In honour of Labor Day here in the US, President Trump tried to give workers across this land something to celebrate — the new trade deal with Mexico.
The proposal requires cars to be made at least 75% in the trade bloc of the US and Canada (considered domestic) plus Mexico to escape tariffs, and for at least 45% of the cars to be made in areas with wages of $16 or more.
Clearly if we’re setting those thresholds, then we’re driving (pun intended) more auto production to the US. Why else would we choose those levels?
After looking at the numbers, I can only guess that we picked percentages and prices that were the most favourable to Corporate America, not Working America.
It’s a matter of percentages
To illustrate my point, here’s a little quiz.
Try to put the following trucks sold in the US in order, ranked by the highest percentage of parts made domestically.
Chrysler Ram 1500
Given that we hear a lot of chest-thumping about Made in America and patriotic, flag waving advertising from truck makers about keeping America strong, you’d expect these high profit vehicles to be pounded out right here at home.
Well, it doesn’t exactly work that way.
While the truck with the lowest percentage of American-made parts is the Nissan Titan at 45%, the Chevy Silverado is close by at 46%.

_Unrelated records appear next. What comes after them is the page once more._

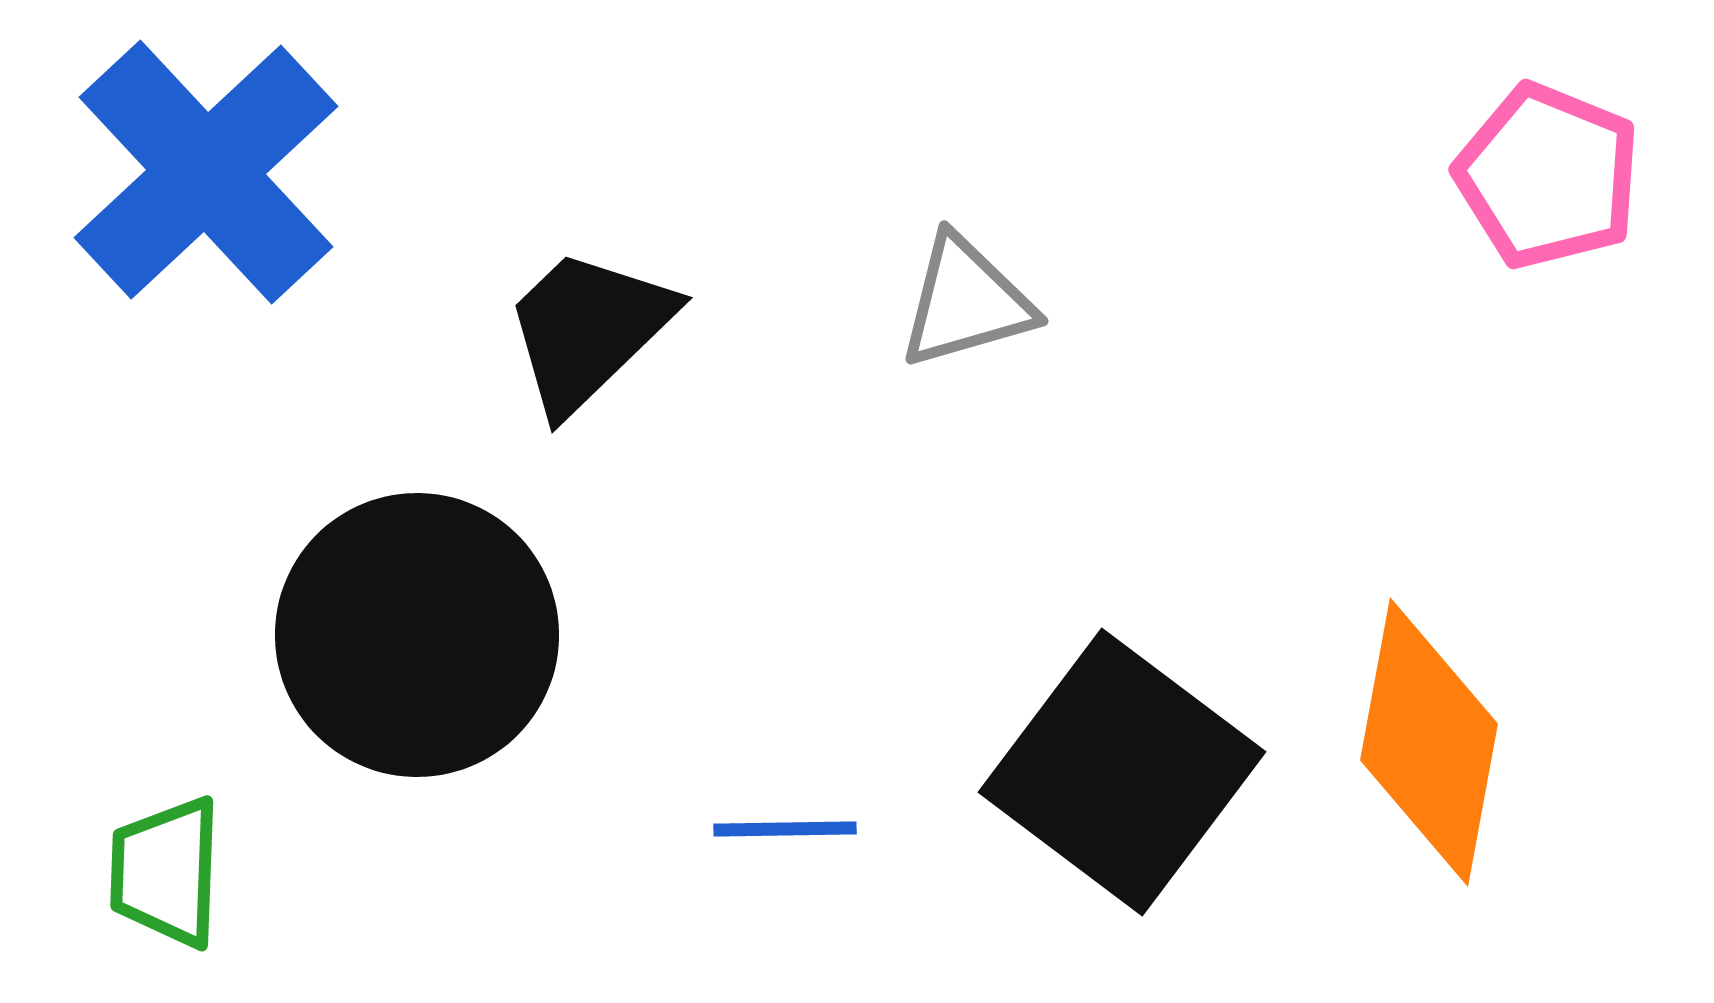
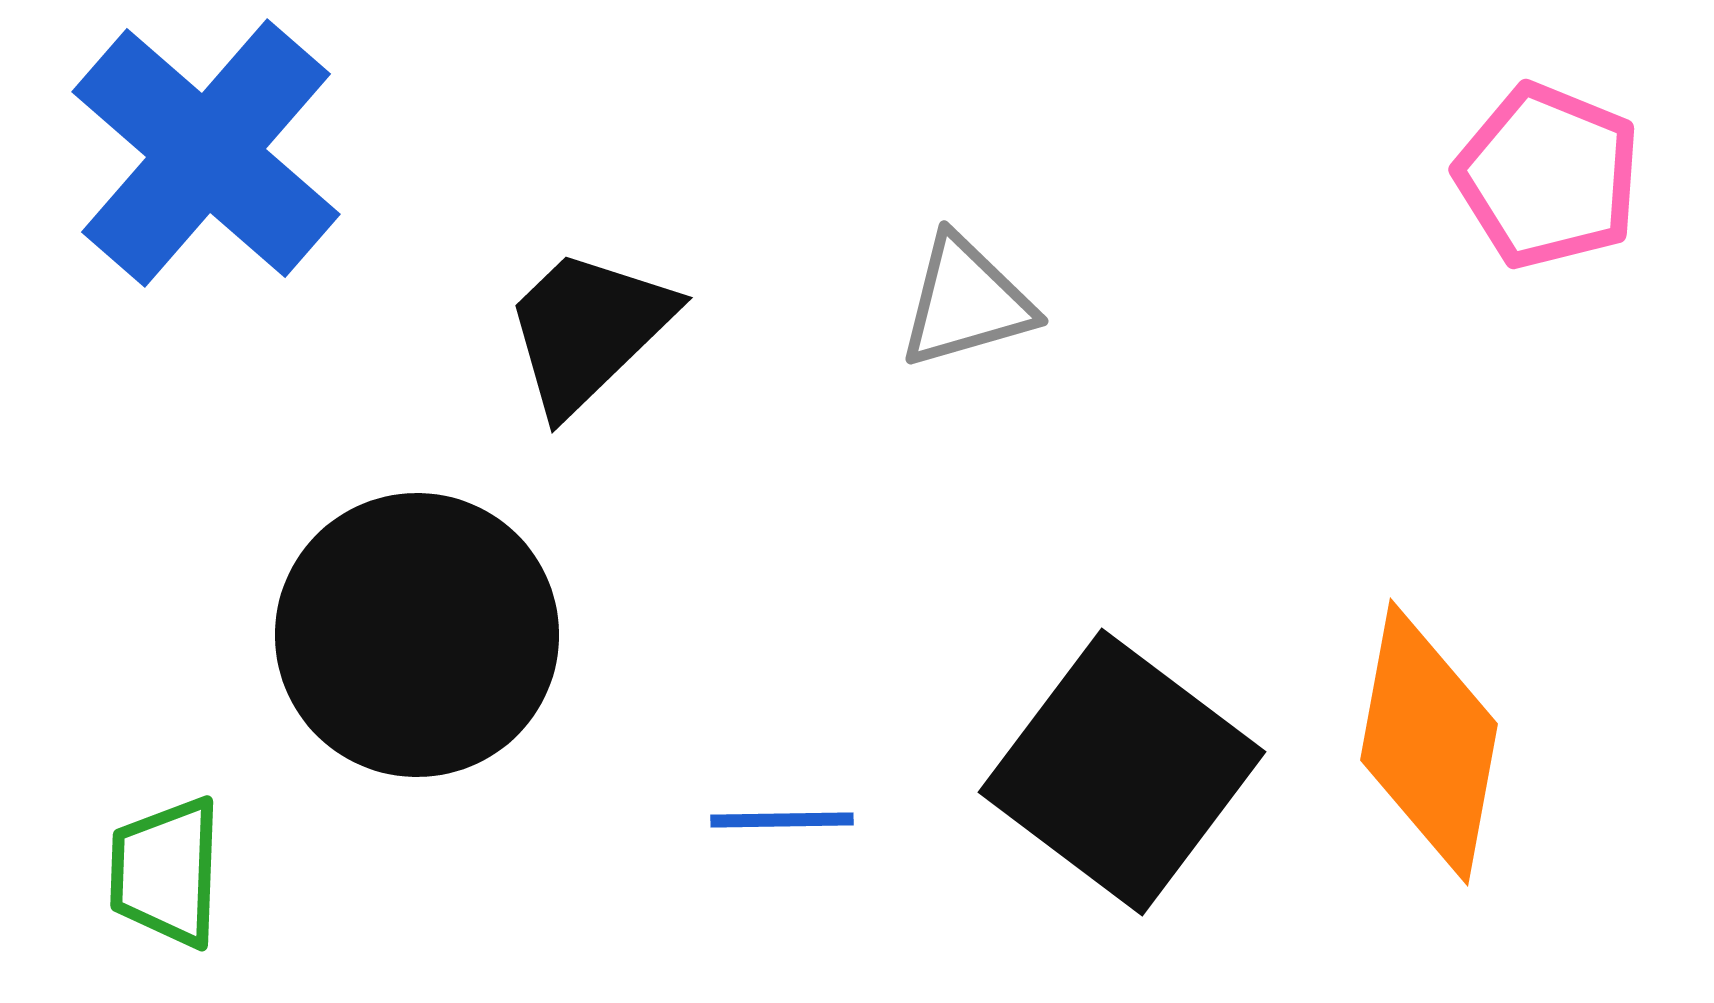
blue cross: moved 19 px up; rotated 6 degrees counterclockwise
blue line: moved 3 px left, 9 px up
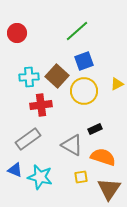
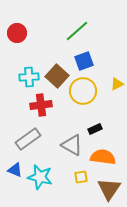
yellow circle: moved 1 px left
orange semicircle: rotated 10 degrees counterclockwise
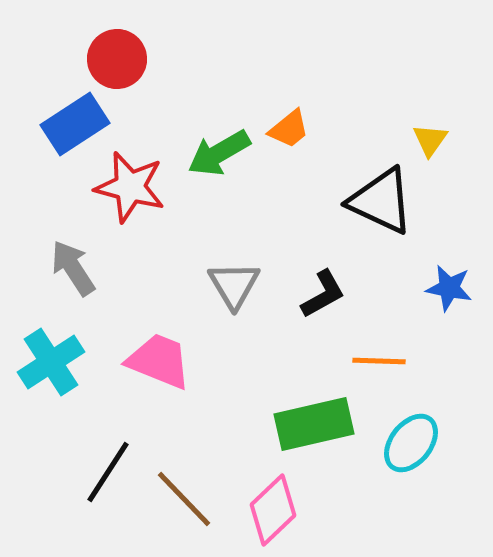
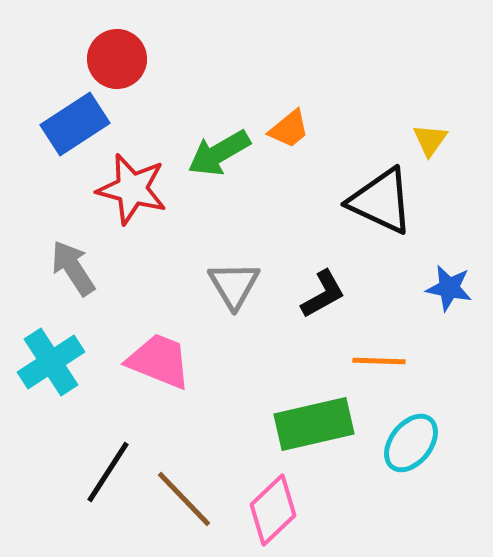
red star: moved 2 px right, 2 px down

The truck with the highest percentage of domestic parts is the Honda Ridgeline at 75%.
Look under the hood
Allow me a truck review for a moment: I’m a fan of the Ridgeline for functionality, but it doesn’t quite carry the cache of a decked out Ford F150 4×4 SuperCrew (which happens to be my daughter’s vehicle of choice).
A lot of Fords, in fact 65%, are made here at home — which matches the percentage of the Toyota Titans made here.
Much of the rest of these vehicles come from Mexico, so none of them would be subject to the new tariff when it comes to country of origin.
And, amazingly, we set the cut off for the amount of the car that must be made in a country with wages of at least $16 per hour (45%) — just below the amount of Chevy Silverado made domestically. It’s hard not to see that as intentional.
Very few cars fall under the new tariff rules, and those that do are not high-volume money makers.
So after months of posturing and strong words, we ended up with a trade deal that effectively acts a lot like the existing one, though don’t call it NAFTA.
There are some changes, like a six-year review and a 16 year term with the ability to renew, and it’s harder to avoid penalties for breaching the deal.
But maybe we should be thankful. Americans should all raise a beer (or other beverage of choice) on this holiday that President Trump didn’t press for dramatic changes that would force auto production back home.
If he had, it’s possible some of the millions of working Americans involved in car manufacturing might have made more money, but it’s certain that all of the car buyers would have paid more for new American cars.
Any such drag on the US economy would likely have ripple effects felt overseas, including in Australia. So this (US) Labor Day, relax, enjoy yourself, and if you feel like it, stroll across a new car lot and pick out a vehicle that’s ‘mostly’ made in America.